=== Work request ===
Some lines in the entries contain the word "exécutives". Copy all of them.

━━━━━ Materials provided

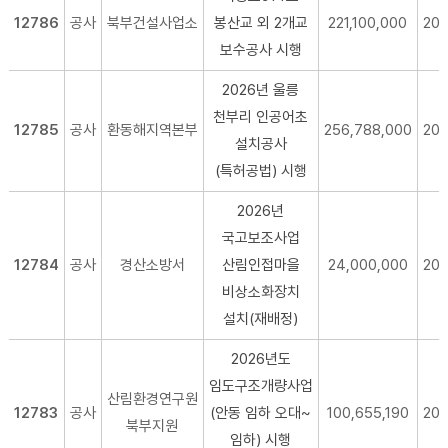
12786
공사
북부건설사업소
봉산교 외 2개교
221,100,000
20
보수공사 시행
2026년 울릉
천부리 인공어초
12785
공사
환동해지역본부
256,788,000
20
설치공사
(특허공법) 시행
2026년
국고보조사업
12784
공사
경산소방서
산림인접마을
24,000,000
20
비상소화장치
설치(재배정)
2026년도
임도구조개량사업
산림환경연구원
12783
공사
(안동 임하 오대~
100,655,190
20
북부지원
임하) 시행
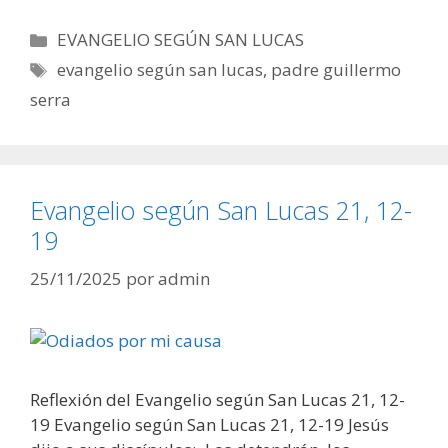
Categorías
EVANGELIO SEGÚN SAN LUCAS
Etiquetas
evangelio según san lucas
,
padre guillermo
serra
Evangelio según San Lucas 21, 12-
19
25/11/2025
por
admin
Reflexión del Evangelio según San Lucas 21, 12-
19 Evangelio según San Lucas 21, 12-19 Jesús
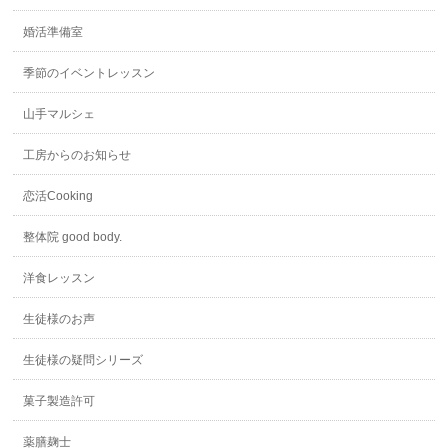
婚活準備室
季節のイベントレッスン
山手マルシェ
工房からのお知らせ
恋活Cooking
整体院 good body.
洋食レッスン
生徒様のお声
生徒様の疑問シリーズ
菓子製造許可
薬膳麹士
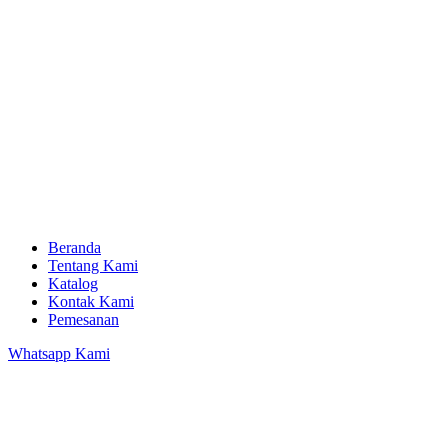
Beranda
Tentang Kami
Katalog
Kontak Kami
Pemesanan
Whatsapp Kami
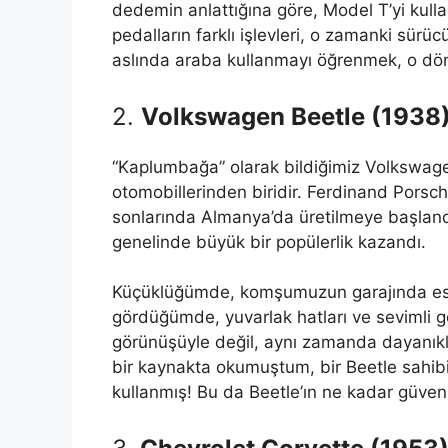
dedemin anlattığına göre, Model T’yi kul
pedalların farklı işlevleri, o zamanki sür
aslında araba kullanmayı öğrenmek, o dön
2.
Volkswagen Beetle (1938
“Kaplumbağa” olarak bildiğimiz Volkswagen
otomobillerinden biridir. Ferdinand Porsch
sonlarında Almanya’da üretilmeye başland
genelinde büyük bir popülerlik kazandı.
Küçüklüğümde, komşumuzun garajında eski 
gördüğümde, yuvarlak hatları ve sevimli g
görünüşüyle değil, aynı zamanda dayanıklı
bir kaynakta okumuştum, bir Beetle sahib
kullanmış! Bu da Beetle’ın ne kadar güvenil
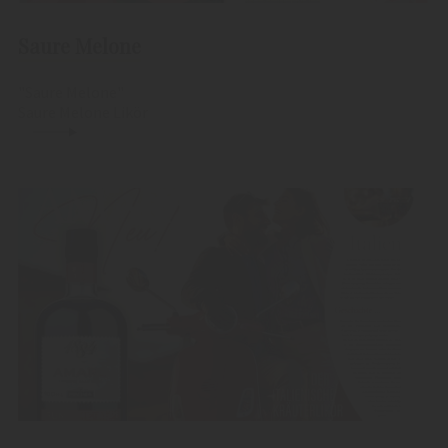
Saure Melone
"Saure Melone"
Saure Melone Likör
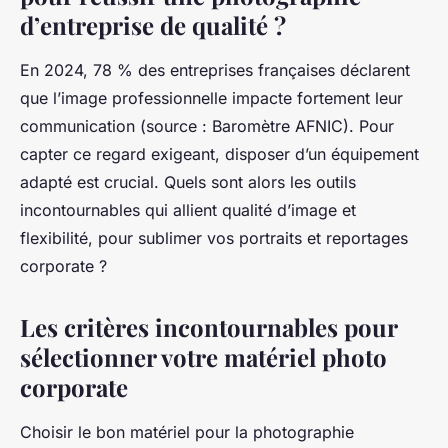
d’entreprise de qualité ?
En 2024, 78 % des entreprises françaises déclarent
que l’image professionnelle impacte fortement leur
communication (source : Baromètre AFNIC). Pour
capter ce regard exigeant, disposer d’un équipement
adapté est crucial. Quels sont alors les outils
incontournables qui allient qualité d’image et
flexibilité, pour sublimer vos portraits et reportages
corporate ?
Les critères incontournables pour
sélectionner votre matériel photo
corporate
Choisir le bon matériel pour la photographie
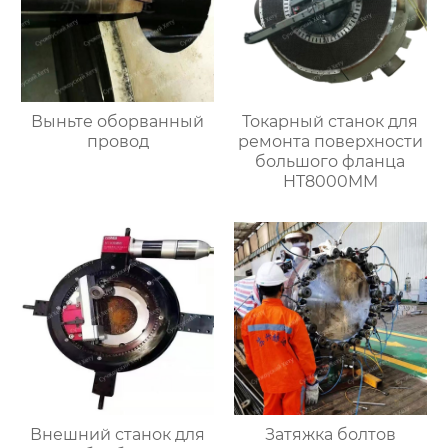
Выньте оборванный
Токарный станок для
провод
ремонта поверхности
большого фланца
HT8000MM
Внешний станок для
Затяжка болтов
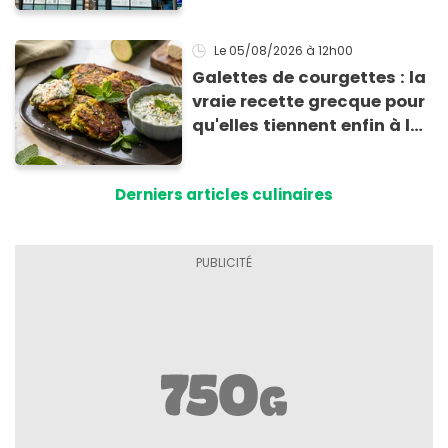
Le 05/08/2026
à 12h00
Galettes de courgettes : la
vraie recette grecque pour
qu'elles tiennent enfin à la
cuisson
Derniers articles culinaires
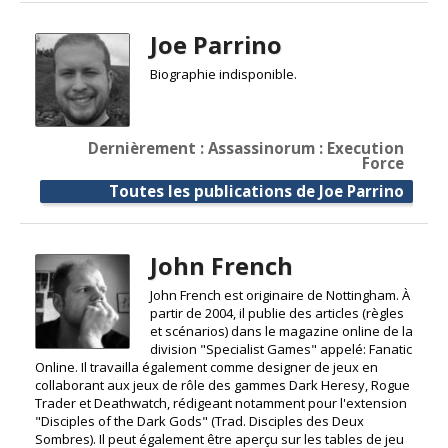
Joe Parrino
Biographie indisponible.
Dernièrement : Assassinorum : Execution
Force
Toutes les publications de Joe Parrino
John French
John French est originaire de Nottingham. À
partir de 2004, il publie des articles (règles
et scénarios) dans le magazine online de la
division "Specialist Games" appelé: Fanatic
Online. Il travailla également comme designer de jeux en
collaborant aux jeux de rôle des gammes Dark Heresy, Rogue
Trader et Deathwatch, rédigeant notamment pour l'extension
"Disciples of the Dark Gods" (Trad. Disciples des Deux
Sombres). Il peut également être aperçu sur les tables de jeu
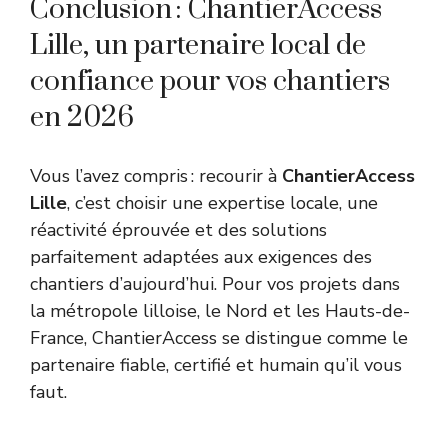
Conclusion : ChantierAccess
Lille, un partenaire local de
confiance pour vos chantiers
en 2026
Vous l’avez compris : recourir à
ChantierAccess
Lille
, c’est choisir une expertise locale, une
réactivité éprouvée et des solutions
parfaitement adaptées aux exigences des
chantiers d’aujourd’hui. Pour vos projets dans
la métropole lilloise, le Nord et les Hauts-de-
France, ChantierAccess se distingue comme le
partenaire fiable, certifié et humain qu’il vous
faut.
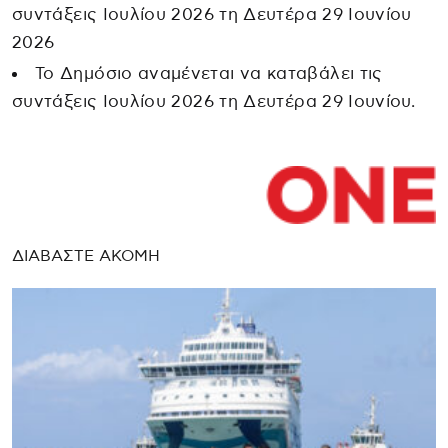
συντάξεις Ιουλίου 2026 τη Δευτέρα 29 Ιουνίου
2026
Το Δημόσιο αναμένεται να καταβάλει τις
συντάξεις Ιουλίου 2026 τη Δευτέρα 29 Ιουνίου.
ΔΙΑΒΑΣΤΕ ΑΚΟΜΗ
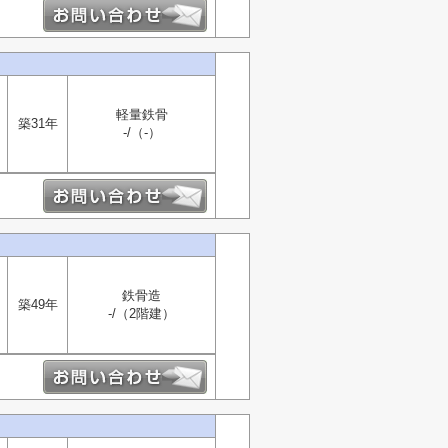
軽量鉄骨
築31年
-/（-）
鉄骨造
築49年
-/（2階建）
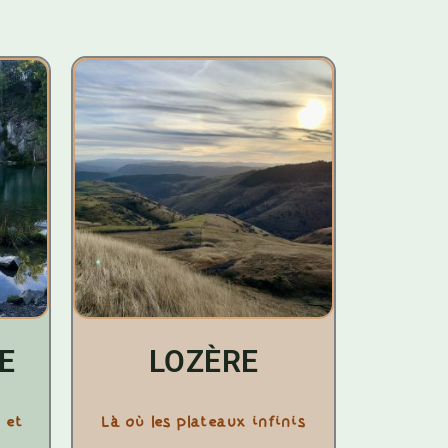
E
LOZÈRE
 et
Là où les plateaux infinis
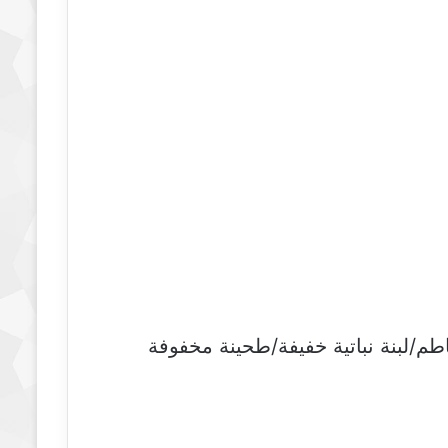
طم/لبنة نباتية خفيفة/طحينة مخفوفة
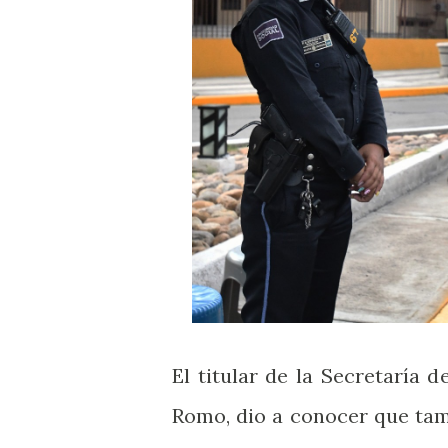
El titular de la Secretaría 
Romo, dio a conocer que tam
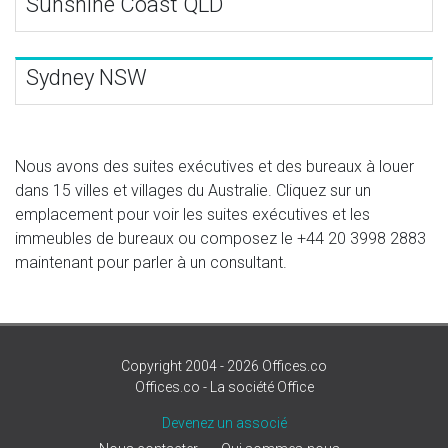
Sunshine Coast QLD
Sydney NSW
Nous avons des suites exécutives et des bureaux à louer
dans 15 villes et villages du Australie. Cliquez sur un
emplacement pour voir les suites exécutives et les
immeubles de bureaux ou composez le
+44 20 3998 2883
maintenant pour parler à un consultant.
Copyright 2004 - 2026 Offices.co
Offices.co - La société Office
Devenez un associé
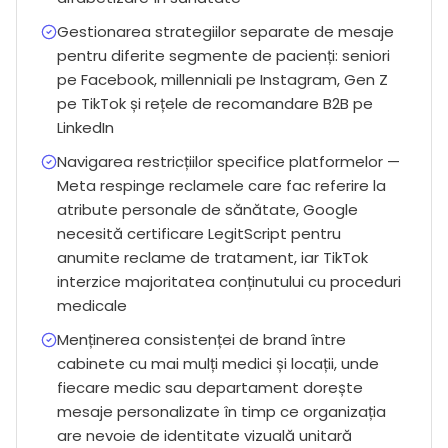
Gestionarea strategiilor separate de mesaje
pentru diferite segmente de pacienți: seniori
pe Facebook, millenniali pe Instagram, Gen Z
pe TikTok și rețele de recomandare B2B pe
LinkedIn
Navigarea restricțiilor specifice platformelor —
Meta respinge reclamele care fac referire la
atribute personale de sănătate, Google
necesită certificare LegitScript pentru
anumite reclame de tratament, iar TikTok
interzice majoritatea conținutului cu proceduri
medicale
Menținerea consistenței de brand între
cabinete cu mai mulți medici și locații, unde
fiecare medic sau departament dorește
mesaje personalizate în timp ce organizația
are nevoie de identitate vizuală unitară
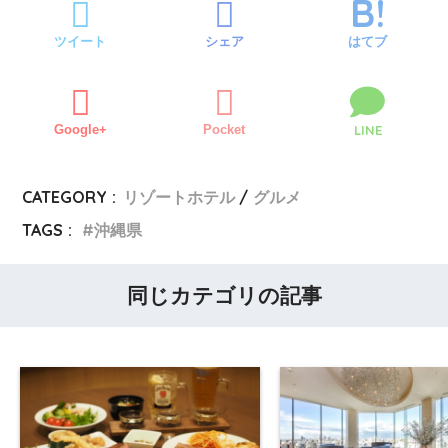
ツイート
シェア
はてブ
Google+
Pocket
LINE
CATEGORY :
リゾートホテル
グルメ
TAGS :
沖縄県
同じカテゴリの記事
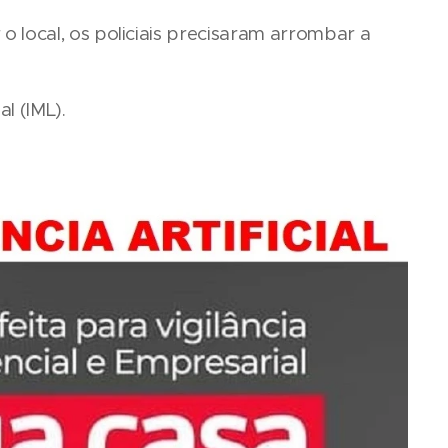
o local, os policiais precisaram arrombar a
l (IML).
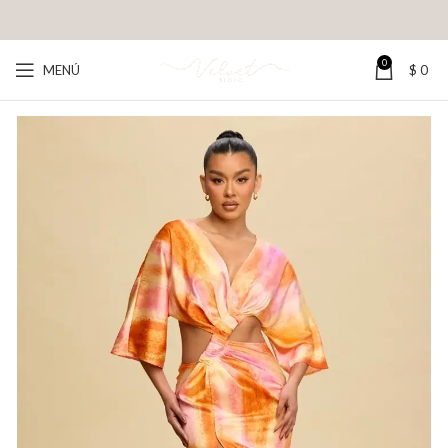
0
MENÚ
$
0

━━━━━━━━━━

=== Your response ===
Nous avons des suites exécutives et des bureaux à louer
emplacement pour voir les suites exécutives et les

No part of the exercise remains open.